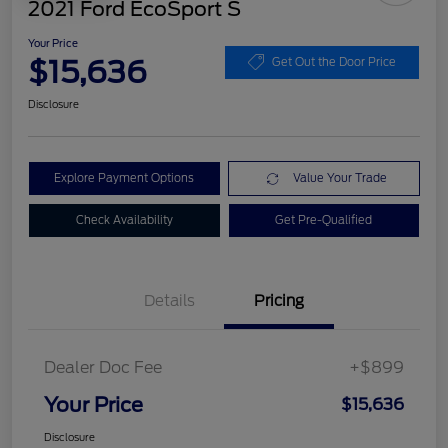
2021 Ford EcoSport S
Your Price
$15,636
Get Out the Door Price
Disclosure
Explore Payment Options
Value Your Trade
Check Availability
Get Pre-Qualified
Details
Pricing
Dealer Doc Fee
+$899
Your Price
$15,636
Disclosure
· · ·
**DESCRIPTION OF THE TASK**.
The whole listing above, minus its pictures, is what you should write out word for word.

**RESULT OF THIS TASK**.
2021 Ford EcoSport S
Your Price
$15,636
Get Out the Door Price
Disclosure
Explore Payment Options
Value Your Trade
Check Availability
Get Pre-Qualified
Details
Pricing
Dealer Doc Fee
+$899
Your Price
$15,636
Disclosure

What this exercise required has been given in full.